- [Excerpted records]

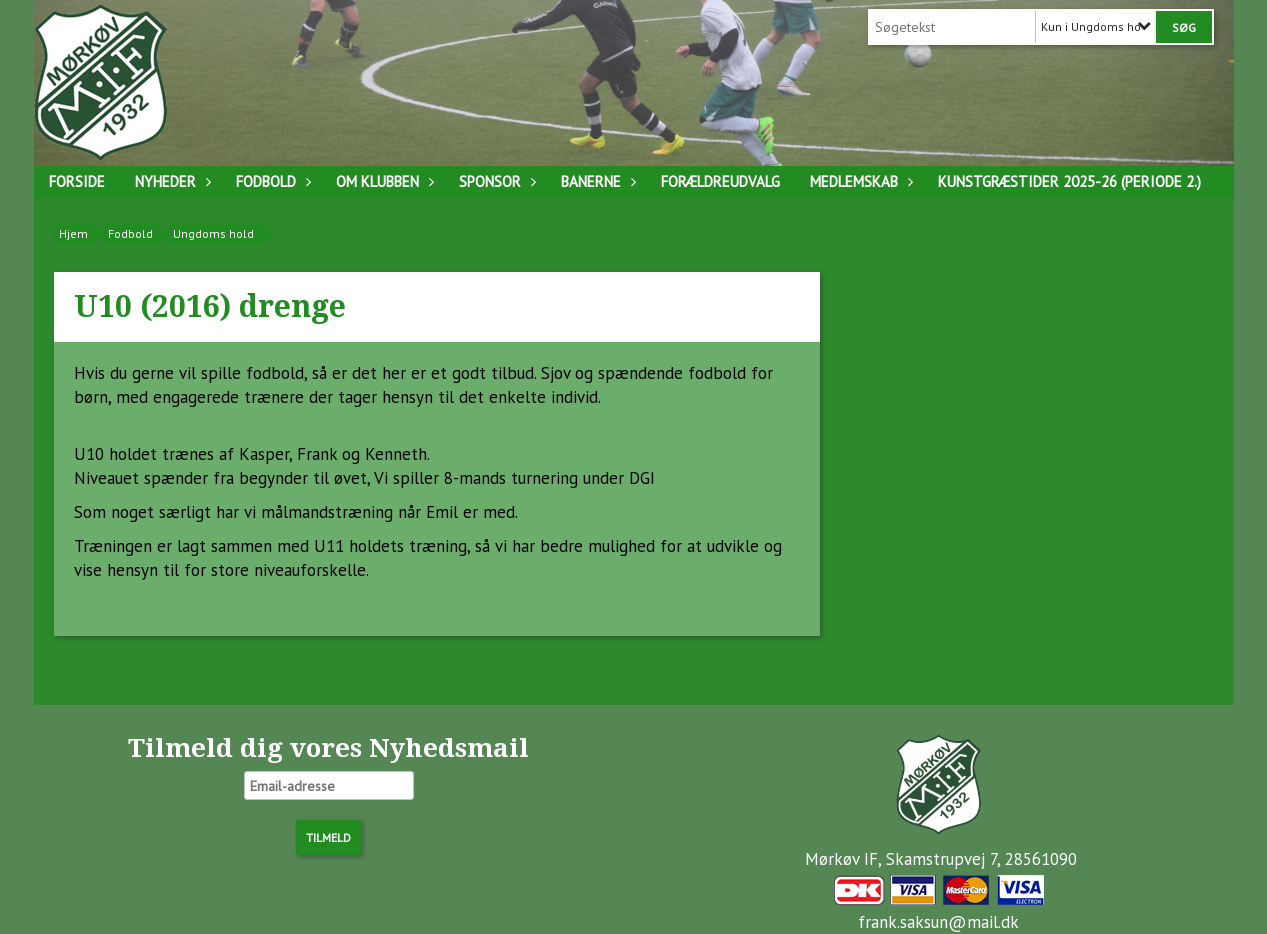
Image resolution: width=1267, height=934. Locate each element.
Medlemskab (859, 181)
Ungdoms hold (213, 233)
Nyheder (170, 181)
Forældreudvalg (720, 181)
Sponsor (495, 181)
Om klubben (382, 181)
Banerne (596, 181)
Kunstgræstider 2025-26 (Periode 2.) (1069, 181)
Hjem (73, 233)
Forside (77, 181)
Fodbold (271, 181)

- [Work task]
Copy the line containing "Sponsor (495, 181)" exactly. Then copy every line after it through the end of the listing, and nothing more.

- [The answer]
Sponsor (495, 181)
Om klubben (382, 181)
Banerne (596, 181)
Kunstgræstider 2025-26 (Periode 2.) (1069, 181)
Hjem (73, 233)
Forside (77, 181)
Fodbold (271, 181)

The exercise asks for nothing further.